Answer ... According to Section 2(1) (zb) of the Trade Marks Act, 1999, a ‘trademark’ means a mark which is capable of being represented graphically and capable of distinguishing the goods or services of one person from those of others, and may include the shape of goods or their packaging and combinations of colours.
The types of trademarks that may be registered in India include the following:
- any name (including the personal or surname of the applicant or predecessor in business or the signature of the person), which is not unusual for trade to adopt as a mark;
- an invented word or any arbitrary dictionary word or words, not being directly descriptive of the character or quality of the goods/service;
- letters or numerals or any combination thereof;
- devices, including fancy devices or symbols;
- combinations of colours or even a single colour in combination with a word or device;
- the shape of goods or their packaging;
- marks constituting a three-dimensional sign; and
- sound marks when represented in conventional notation or described in words by being graphically represented.
Answer ... The legal requirements to register a trademark under the Trade Marks Act, 1999 are as follows:
- The mark should be capable of being represented graphically (ie, in paper form);
- The mark should be capable of distinguishing the goods or services of one undertaking from those of others; and
- The mark should be used, or proposed to be used, in relation to goods or services for the purpose of indicating, or so as to indicate, a connection in the course of trade between the goods or services.
Anyone that claims rights in a trademark, as long as the trademark is pending registration, can use the symbol TM after the trademark (wherever applicable). Once the trademark is registered, the person may use the symbol ® after the trademark.
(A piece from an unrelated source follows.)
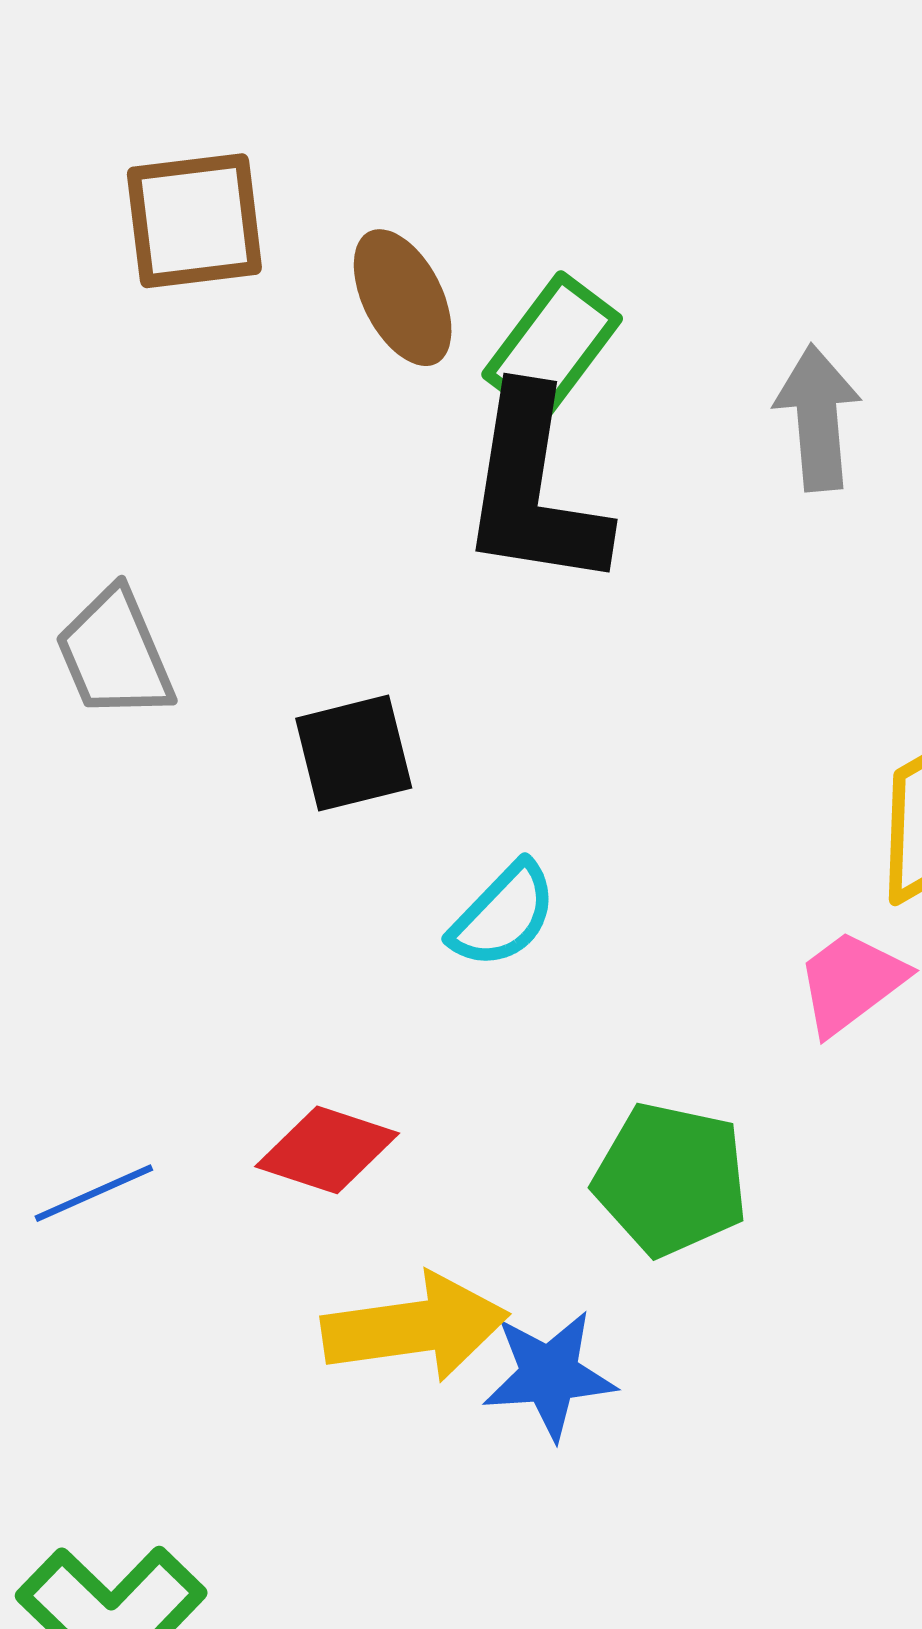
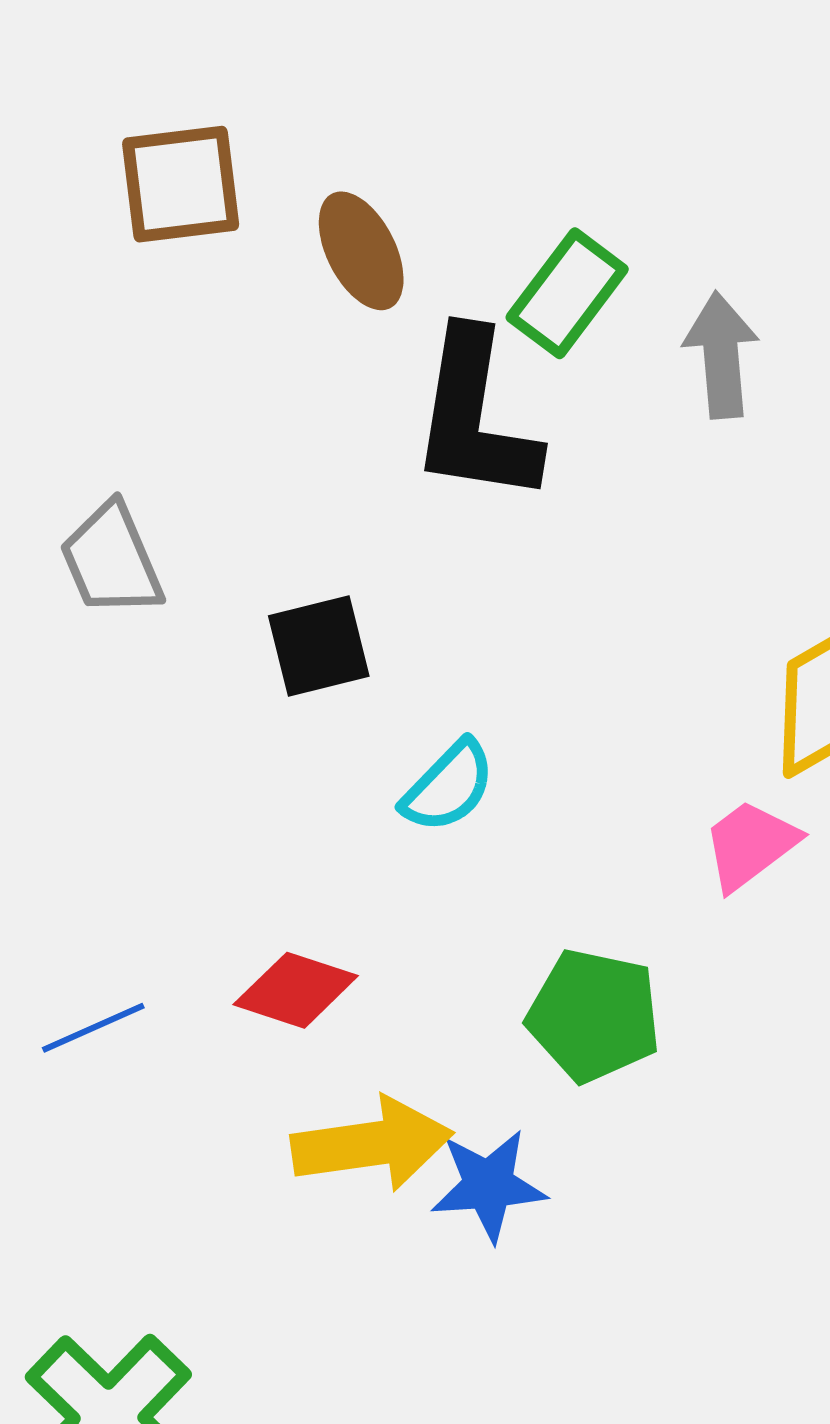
green rectangle: (552, 346) -> (567, 293), moved

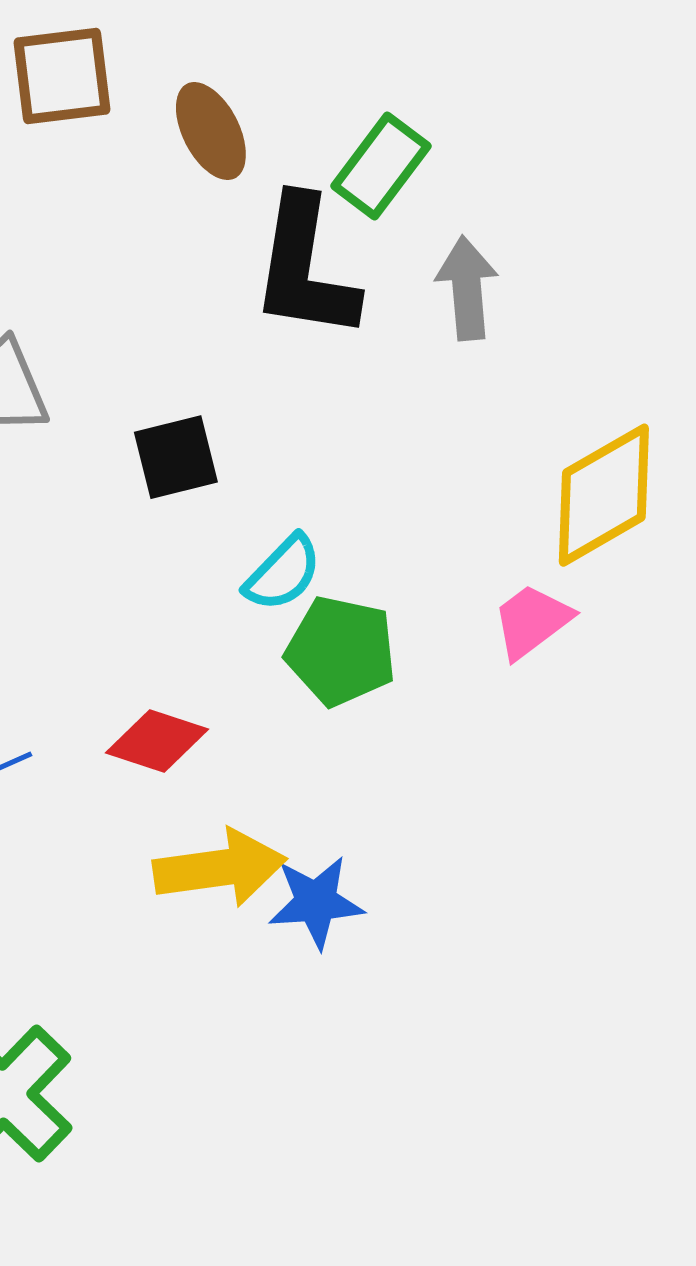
gray arrow: (721, 355) -> (467, 288), moved
green pentagon: (594, 1016) -> (341, 651), moved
The use of the TM and the ® symbol in connection with a trademark aims to inform potential infringers that the particular word/combination/logo is being claimed as a trademark.
Answer ... Any trademark which is devoid of distinctive character or which consists exclusively of signs or indications that may serve in trade to designate the kind, quality, quantity, intended purpose, value, place of origin or time of production of the goods, or that have become customary in the current language or in the bona fide and established practices of the trade, may be considered ineligible to function as a trademark.